Sunday, June 26, 2011

About Bruce Schneier


Bruce Schneier is an internationally renowned security technologist and author. Described by The Economist as a "security guru," he is best known as a refreshingly candid and lucid security critic and commentator. When people want to know how security really works, they turn to Schneier.

His first bestseller, Applied Cryptography, explained how the arcane science of secret codes actually works, and was described by Wired as "the book the National Security Agency wanted never to be published." His book on computer and network security, Secrets and Lies, was called by Fortune "[a] jewel box of little surprises you can actually use." Beyond Fear tackles the problems of security from the small to the large: personal safety, crime, corporate security, national security.
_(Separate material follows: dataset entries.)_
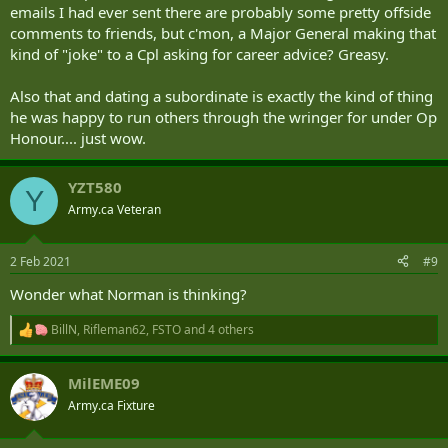
emails I had ever sent there are probably some pretty offside
comments to friends, but c'mon, a Major General making that
kind of "joke" to a Cpl asking for career advice? Greasy.
Also that and dating a subordinate is exactly the kind of thing
he was happy to run others through the wringer for under Op
Honour.... just wow.
YZT580
Y
Army.ca Veteran
2 Feb 2021
#9
Wonder what Norman is thinking?
BillN
,
Rifleman62
,
FSTO
and 4 others
R
e
a
MilEME09
c
t
Army.ca Fixture
i
o
n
His current book, Schneier on Security, offers insight into everything from the risk of identity theft (vastly overrated) to the long-range security threat of unchecked presidential power and the surprisingly simple way to tamper-proof elections.

Regularly quoted in the media -- and subject of an Internet meme -- he has testified on security before the United States Congress on several occasions and has written articles and op eds for many major publications, including The New York Times, The Guardian, Forbes, Wired, Nature, The Bulletin of the Atomic Scientists, The Sydney Morning Herald, The Boston Globe, The San Francisco Chronicle, and The Washington Post.

Schneier also publishes a free monthly newsletter, Crypto-Gram, with over 150,000 readers. In its ten years of regular publication, Crypto-Gram has become one of the most widely read forums for free-wheeling discussions, pointed critiques, and serious debate about security. As head curmudgeon at the table, Schneier explains, debunks, and draws lessons from security stories that make the news.